* _Instructions to follow_
The expected output is the line holding "menetlemine. 6. Türi" plus every line after it through the end of the listing, copied exactly.

........

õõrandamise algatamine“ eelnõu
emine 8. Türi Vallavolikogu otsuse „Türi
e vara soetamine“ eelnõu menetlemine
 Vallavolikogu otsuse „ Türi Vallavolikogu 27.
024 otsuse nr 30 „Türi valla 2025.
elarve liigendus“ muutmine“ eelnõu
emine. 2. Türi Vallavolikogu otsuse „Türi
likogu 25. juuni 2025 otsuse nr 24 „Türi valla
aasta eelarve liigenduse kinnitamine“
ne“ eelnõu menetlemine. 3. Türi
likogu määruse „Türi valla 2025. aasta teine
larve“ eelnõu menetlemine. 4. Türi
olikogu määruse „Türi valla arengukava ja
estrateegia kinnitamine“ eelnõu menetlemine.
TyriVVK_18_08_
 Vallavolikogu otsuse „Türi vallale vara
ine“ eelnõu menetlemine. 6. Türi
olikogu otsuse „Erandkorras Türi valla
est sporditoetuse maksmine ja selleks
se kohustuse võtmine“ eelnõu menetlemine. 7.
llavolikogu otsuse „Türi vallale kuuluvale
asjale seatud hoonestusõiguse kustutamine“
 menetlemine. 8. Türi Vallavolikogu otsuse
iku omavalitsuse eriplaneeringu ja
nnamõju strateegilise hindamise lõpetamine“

........

* _Finished exercise_
ine“ eelnõu menetlemine. 6. Türi
olikogu otsuse „Erandkorras Türi valla
est sporditoetuse maksmine ja selleks
se kohustuse võtmine“ eelnõu menetlemine. 7.
llavolikogu otsuse „Türi vallale kuuluvale
asjale seatud hoonestusõiguse kustutamine“
 menetlemine. 8. Türi Vallavolikogu otsuse
iku omavalitsuse eriplaneeringu ja
nnamõju strateegilise hindamise lõpetamine“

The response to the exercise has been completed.